Overrefusals dropped a lot too:
- On a benchmark for overrefusal (OR-Bench), overrefusals fell from about 45.3% to 9.9%.
General skills stayed strong:
- The AI’s ability to follow instructions and answer normal questions stayed about the same, even though they mainly trained on safety-related prompts.
The feedback agent was efficient:
- It only stepped in when needed and kept the system’s speed reasonable. On regular prompts (like those in AlpacaEval), feedback was rarely triggered—about 6.7% of the time.

They also compared their approach to common “safeguards” (filters that block anything risky). Those filters reduce harmful content but often cause more overrefusals.
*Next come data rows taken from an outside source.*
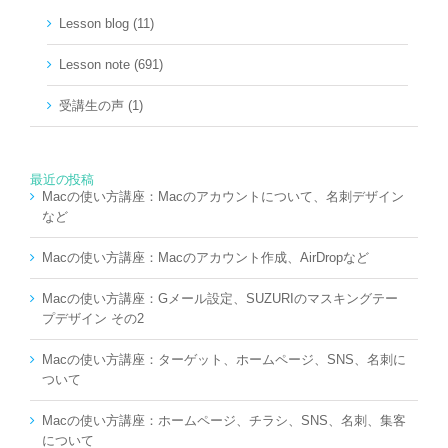
Lesson blog (11)
Lesson note (691)
受講生の声 (1)
最近の投稿
Macの使い方講座：Macのアカウントについて、名刺デザイン
など
Macの使い方講座：Macのアカウント作成、AirDropなど
Macの使い方講座：Gメール設定、SUZURIのマスキングテー
プデザイン その2
Macの使い方講座：ターゲット、ホームページ、SNS、名刺に
ついて
Macの使い方講座：ホームページ、チラシ、SNS、名刺、集客
について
WaltzRL does better by fixing answers rather than blocking them entirely, especially for “dual-use” questions (topics that can be safe or harmful depending on intent).

Why This Research Matters

This work shows a practical way to balance helpfulness and safety by having two AI agents collaborate. Instead of stopping the conversation when something might be risky, the system improves the answer. That’s important because:

Users get more helpful information when it’s safe to provide it.
The AI becomes harder to “jailbreak” because both agents would need to be tricked at the same time.
The approach keeps the AI’s overall abilities strong and doesn’t slow it down much.

In short, WaltzRL pushes forward the trade-off between being helpful and harmless. It teaches AI to be a better partner: careful when needed, but still willing to help.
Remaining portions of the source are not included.